Health Warrior execs learned just how badly the drought was affecting the Tarahumara's traditional lifestyle last year during an event sponsored by the company at the Boston Marathon, which was attended by Harvard researchers who work with the tribe and one of the Tarahumara athletes.
The company figured it could apply startup knowhow to create Farm & Run, testing out their concept with just one seven-acre farm. Health Warrior picked up the tab for fertilizer and soil restoration, weeding, basic irrigation equipment and seeds. "We did this very quietly. It was an experiment, we wanted to make sure it helped them and that it worked."
And it did. Emmet and his crew went down for the December harvest. The farm employed 10-12 people for six months, meaning an entire family got fed. "The farm came back to life," he says.
Health Warrior is launching a new chocolate chia bar to help fund its Farm & Run project to help the Tarahumara tribe in Mexico. Photo courtesy of Health Warrior.

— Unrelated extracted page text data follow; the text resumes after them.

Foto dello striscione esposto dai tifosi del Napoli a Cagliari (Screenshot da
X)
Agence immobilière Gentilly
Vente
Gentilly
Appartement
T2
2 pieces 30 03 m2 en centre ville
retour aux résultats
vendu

Now that they're scaling up, the goal is to help replenish more moribund farms and build up seed stocks, allowing the Tarhumara to farm sustainably and to begin to supply the company with some chia seeds for the new chocolate chia bar.
"Operation Farm and Run allowed us to not only bring more meaning to the brand, but truly help an inspirational culture we can all learn about," says Emmett.

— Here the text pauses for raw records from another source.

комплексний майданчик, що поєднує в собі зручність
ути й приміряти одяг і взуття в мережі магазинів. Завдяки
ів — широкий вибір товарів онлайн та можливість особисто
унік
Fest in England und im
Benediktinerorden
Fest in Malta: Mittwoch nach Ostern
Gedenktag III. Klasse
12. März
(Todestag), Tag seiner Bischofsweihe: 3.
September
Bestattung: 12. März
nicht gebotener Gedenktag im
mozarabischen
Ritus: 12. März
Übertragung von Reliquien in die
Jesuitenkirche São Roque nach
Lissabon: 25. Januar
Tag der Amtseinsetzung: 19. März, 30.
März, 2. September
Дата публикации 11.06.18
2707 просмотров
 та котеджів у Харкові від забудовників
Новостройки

Long-term, the goal is to help the Tarahumara reinvigorate their agriculture, preserve their culture and lifestyle and provide an income stream from commercial farming. The plan is to restore at least two more farms this year.
As a mission-driven company that preaches the virtues of better health for a stronger society, the Farm & Run campaign was a natural fit, Emmett tells me. What he didn't expect was an offer from Whole Foods to launch their new chocolate chia bar nationally. Health Warrior plans to donate 10% of the proceeds from the product to fund Farm & Run.
Health Warrior because of its investments in rapid expansion, still hasn't turned a profit. (That's coming soon, Emmett assures me. ) But that hasn't stopped Emmett from pursuing his social goals while working long-term to reward the company's loyal investors, who range from numerous friends and family to professional athletes to VMG Partners, a private equity fund.
"I think it's awesome that a private-equity backed, high-growth CPG [consumer packaged goods] company can create incredible value not only by innovating with good-for-you food but also tilt at windmills for important missions like our current adventures in the Canyons," Emmett says.
The Farm & Run campaigns ends on March 15 at 6:30 p.m. EDT. They've already surpassed their goal, albeit a modest one,but a final sprint could yield even greater returns, by raising more funds and publicizing the mission.
"I like to tell the troops that while we have come far and fast, it is still early. Before sunrise. We are just getting started," Emmett says.